(Beginning of Data for processing)

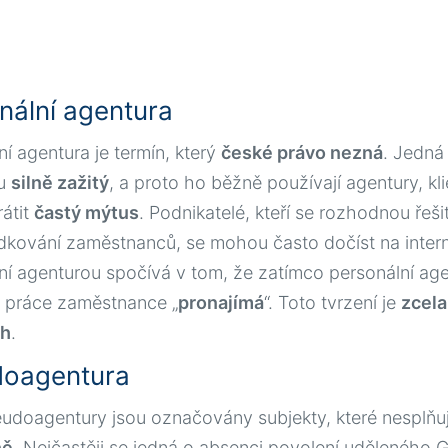
nální agentura
ní agentura je termín, který
české právo nezná
. Jedná
ku
silně zažitý
, a proto ho běžně používají agentury, kl
rátit
častý mýtus
. Podnikatelé, kteří se rozhodnou řeši
dkování zaměstnanců, se mohou často dočíst na intern
ní agenturou spočívá v tom, že zatímco personální a
 práce zaměstnance „
pronajímá
“. Toto tvrzení je
zcela
ch
.
oagentura
udoagentury jsou označovány subjekty, které nesplňují 
ně
. Nejčastěji se jedná o absenci povolení uděleného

(End of Data for processing)

Problem to solve
What belongs in the answer is each line above, reproduced exactly, and no picture.

Expected answer
nální agentura
ní agentura je termín, který
české právo nezná
. Jedná
ku
silně zažitý
, a proto ho běžně používají agentury, kl
rátit
častý mýtus
. Podnikatelé, kteří se rozhodnou řeši
dkování zaměstnanců, se mohou často dočíst na intern
ní agenturou spočívá v tom, že zatímco personální a
 práce zaměstnance „
pronajímá
“. Toto tvrzení je
zcela
ch
.
oagentura
udoagentury jsou označovány subjekty, které nesplňují 
ně
. Nejčastěji se jedná o absenci povolení uděleného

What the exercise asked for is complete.